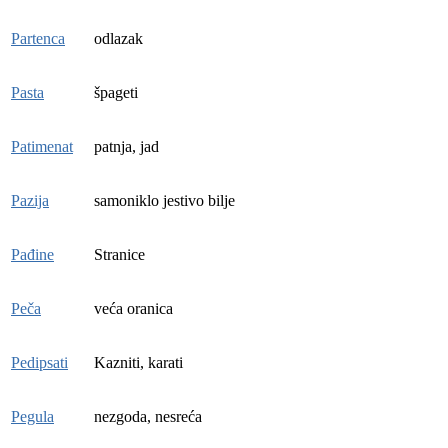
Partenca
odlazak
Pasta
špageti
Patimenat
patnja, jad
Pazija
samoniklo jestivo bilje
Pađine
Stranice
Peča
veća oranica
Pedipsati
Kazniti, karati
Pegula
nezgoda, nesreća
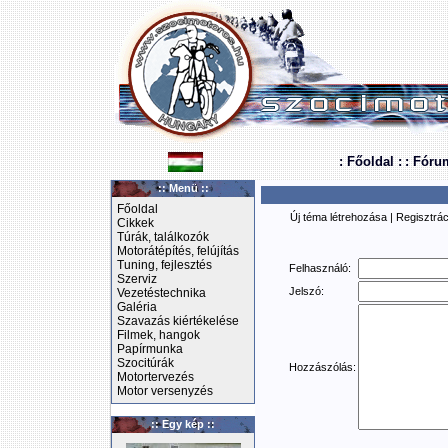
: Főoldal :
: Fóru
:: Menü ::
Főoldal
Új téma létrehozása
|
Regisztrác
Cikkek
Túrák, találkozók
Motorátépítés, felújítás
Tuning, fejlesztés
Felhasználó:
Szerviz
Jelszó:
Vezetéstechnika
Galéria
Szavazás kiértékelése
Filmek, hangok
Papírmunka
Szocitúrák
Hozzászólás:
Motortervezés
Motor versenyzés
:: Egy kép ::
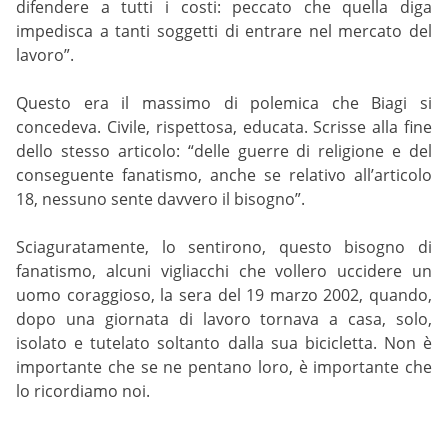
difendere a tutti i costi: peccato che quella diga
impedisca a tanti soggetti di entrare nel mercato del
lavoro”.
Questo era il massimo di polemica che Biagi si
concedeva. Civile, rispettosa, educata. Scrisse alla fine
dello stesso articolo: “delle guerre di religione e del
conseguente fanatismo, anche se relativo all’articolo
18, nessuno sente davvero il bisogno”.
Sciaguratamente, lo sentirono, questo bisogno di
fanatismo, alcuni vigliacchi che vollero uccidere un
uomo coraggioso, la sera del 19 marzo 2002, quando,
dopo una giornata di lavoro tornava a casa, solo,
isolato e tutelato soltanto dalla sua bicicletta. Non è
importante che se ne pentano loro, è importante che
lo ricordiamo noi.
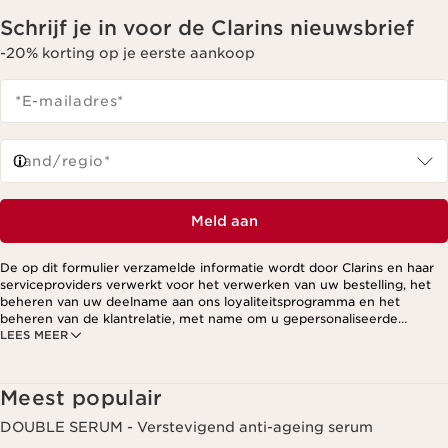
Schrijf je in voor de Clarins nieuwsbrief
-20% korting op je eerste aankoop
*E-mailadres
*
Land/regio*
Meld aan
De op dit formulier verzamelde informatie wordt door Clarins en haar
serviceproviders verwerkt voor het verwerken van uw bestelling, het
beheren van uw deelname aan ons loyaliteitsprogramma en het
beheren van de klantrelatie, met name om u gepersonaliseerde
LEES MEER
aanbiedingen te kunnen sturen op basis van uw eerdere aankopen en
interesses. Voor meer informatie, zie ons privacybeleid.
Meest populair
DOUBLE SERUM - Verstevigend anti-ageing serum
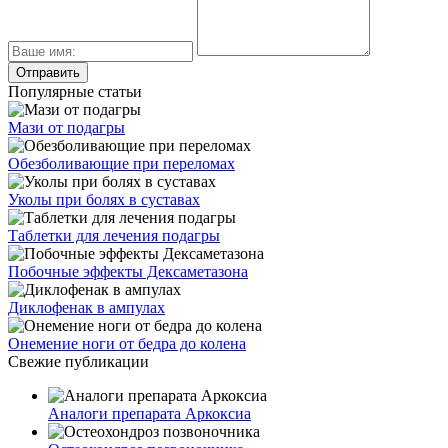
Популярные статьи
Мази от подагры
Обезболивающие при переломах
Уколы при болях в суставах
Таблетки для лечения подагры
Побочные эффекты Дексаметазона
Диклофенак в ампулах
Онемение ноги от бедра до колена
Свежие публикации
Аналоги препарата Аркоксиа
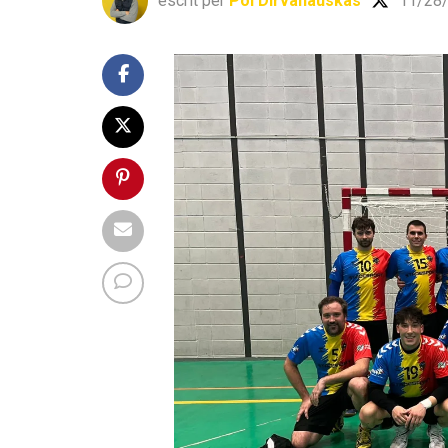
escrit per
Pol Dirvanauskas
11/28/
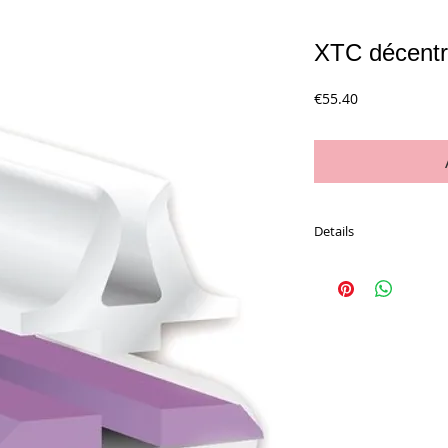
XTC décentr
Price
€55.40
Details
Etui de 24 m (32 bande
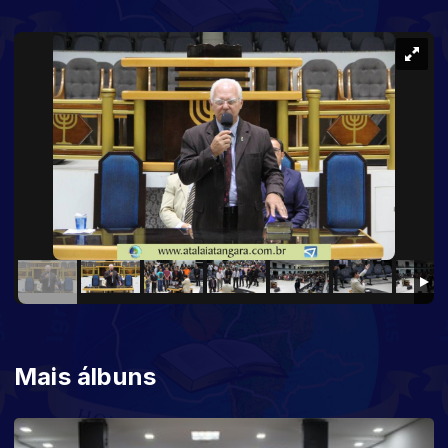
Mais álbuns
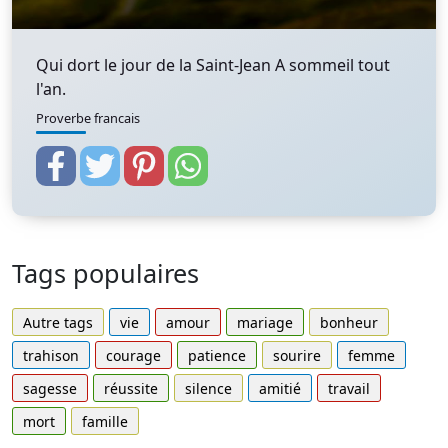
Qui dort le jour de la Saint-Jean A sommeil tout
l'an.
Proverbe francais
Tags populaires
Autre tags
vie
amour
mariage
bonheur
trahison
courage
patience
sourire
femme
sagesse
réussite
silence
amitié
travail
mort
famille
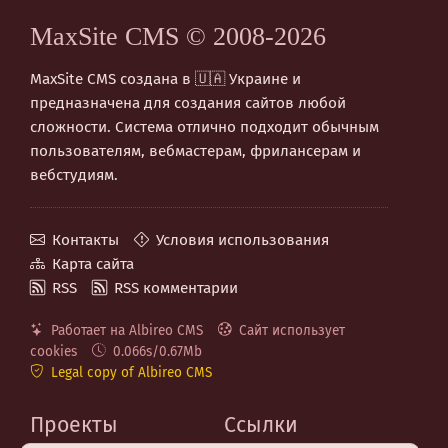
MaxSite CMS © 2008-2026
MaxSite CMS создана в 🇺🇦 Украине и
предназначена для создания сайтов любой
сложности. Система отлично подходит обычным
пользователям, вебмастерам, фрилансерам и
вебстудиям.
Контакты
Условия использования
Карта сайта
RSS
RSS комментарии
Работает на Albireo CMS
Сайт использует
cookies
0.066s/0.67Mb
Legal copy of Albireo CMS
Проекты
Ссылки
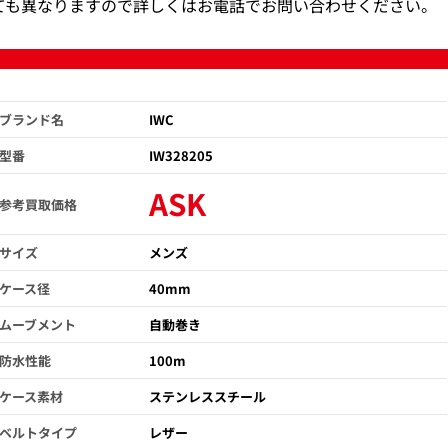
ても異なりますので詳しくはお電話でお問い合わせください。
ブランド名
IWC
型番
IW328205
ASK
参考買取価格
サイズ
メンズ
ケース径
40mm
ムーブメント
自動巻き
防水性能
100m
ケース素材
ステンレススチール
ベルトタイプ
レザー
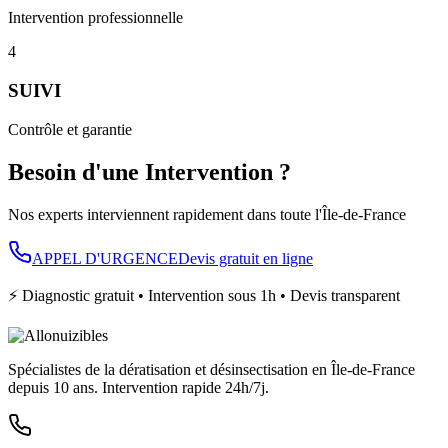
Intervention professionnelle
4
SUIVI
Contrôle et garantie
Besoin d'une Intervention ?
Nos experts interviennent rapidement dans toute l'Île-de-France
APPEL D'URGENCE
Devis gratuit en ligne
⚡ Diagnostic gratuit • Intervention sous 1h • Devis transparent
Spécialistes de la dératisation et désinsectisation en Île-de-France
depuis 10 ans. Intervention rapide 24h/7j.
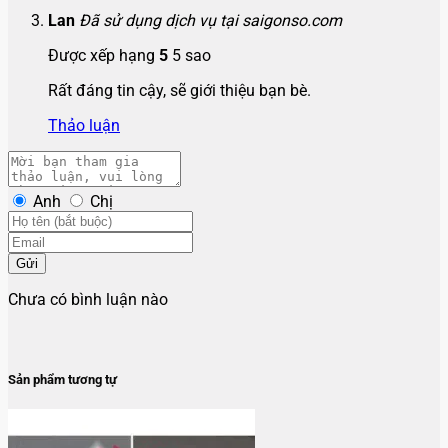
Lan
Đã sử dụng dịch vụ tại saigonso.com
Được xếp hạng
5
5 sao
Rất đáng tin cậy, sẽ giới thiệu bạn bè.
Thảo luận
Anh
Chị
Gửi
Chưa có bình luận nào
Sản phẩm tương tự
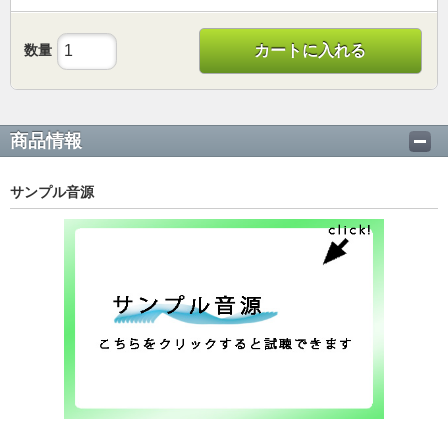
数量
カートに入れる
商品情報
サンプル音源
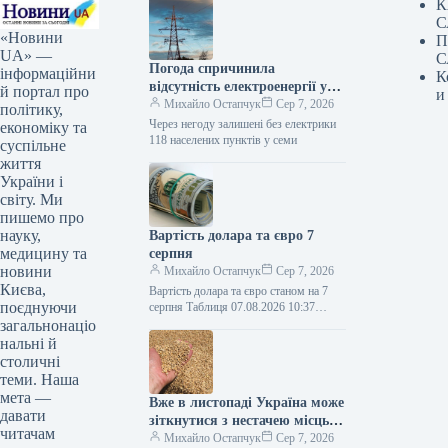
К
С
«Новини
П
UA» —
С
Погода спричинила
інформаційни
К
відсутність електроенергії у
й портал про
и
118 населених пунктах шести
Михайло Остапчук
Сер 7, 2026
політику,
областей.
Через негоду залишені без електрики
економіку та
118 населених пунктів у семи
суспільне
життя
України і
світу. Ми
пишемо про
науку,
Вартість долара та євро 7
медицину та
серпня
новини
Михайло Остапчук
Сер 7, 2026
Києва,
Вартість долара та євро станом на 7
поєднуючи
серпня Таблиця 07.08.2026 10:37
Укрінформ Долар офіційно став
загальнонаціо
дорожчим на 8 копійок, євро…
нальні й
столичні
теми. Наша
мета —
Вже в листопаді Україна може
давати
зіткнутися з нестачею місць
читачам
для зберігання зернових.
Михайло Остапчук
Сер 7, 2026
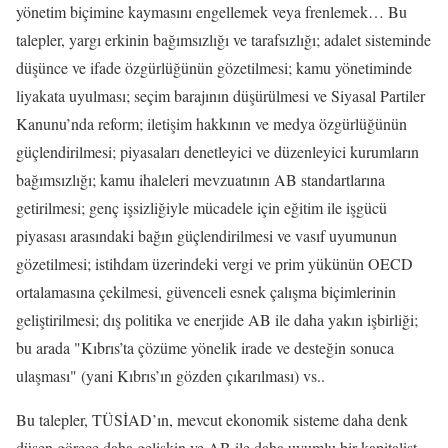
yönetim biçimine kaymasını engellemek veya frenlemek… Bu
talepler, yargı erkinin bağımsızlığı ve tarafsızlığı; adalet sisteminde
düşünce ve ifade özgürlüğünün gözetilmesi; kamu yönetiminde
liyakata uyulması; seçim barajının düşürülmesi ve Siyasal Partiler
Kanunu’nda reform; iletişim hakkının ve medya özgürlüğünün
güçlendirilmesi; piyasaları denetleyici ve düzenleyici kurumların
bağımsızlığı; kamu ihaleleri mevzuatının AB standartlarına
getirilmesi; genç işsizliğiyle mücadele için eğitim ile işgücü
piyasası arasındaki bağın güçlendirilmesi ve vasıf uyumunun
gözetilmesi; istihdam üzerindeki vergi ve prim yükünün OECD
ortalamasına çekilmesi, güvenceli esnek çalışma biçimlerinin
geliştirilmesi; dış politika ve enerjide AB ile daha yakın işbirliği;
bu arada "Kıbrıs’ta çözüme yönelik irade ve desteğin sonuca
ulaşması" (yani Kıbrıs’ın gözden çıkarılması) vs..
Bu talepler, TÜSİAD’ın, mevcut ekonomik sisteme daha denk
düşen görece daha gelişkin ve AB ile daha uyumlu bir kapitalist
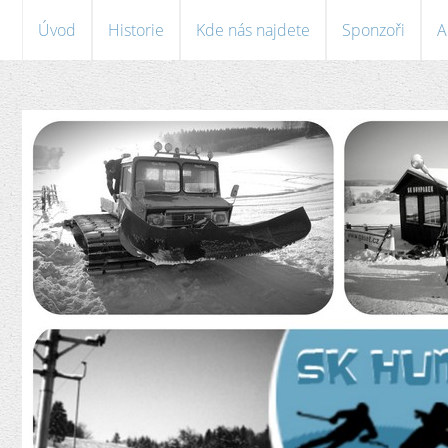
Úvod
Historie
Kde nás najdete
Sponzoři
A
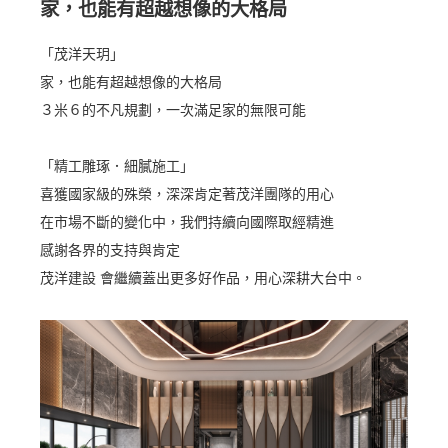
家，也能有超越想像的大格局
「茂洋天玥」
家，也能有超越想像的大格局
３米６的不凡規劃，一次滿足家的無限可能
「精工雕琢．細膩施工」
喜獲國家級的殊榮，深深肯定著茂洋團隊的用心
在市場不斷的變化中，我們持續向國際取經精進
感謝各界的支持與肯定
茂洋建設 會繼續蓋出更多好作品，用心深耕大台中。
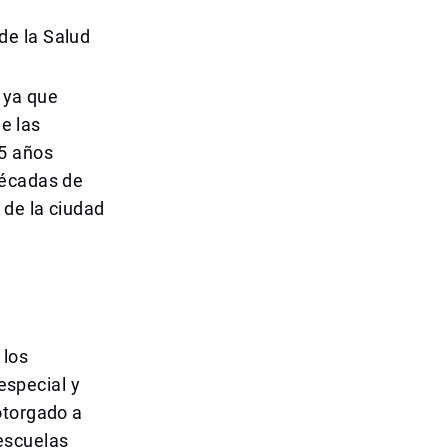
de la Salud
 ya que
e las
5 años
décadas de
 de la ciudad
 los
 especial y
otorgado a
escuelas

* **Activity**:
For the word "населених", return every line of the records that holds it.

* **Written answer**:
118 населених пунктах шести
118 населених пунктів у семи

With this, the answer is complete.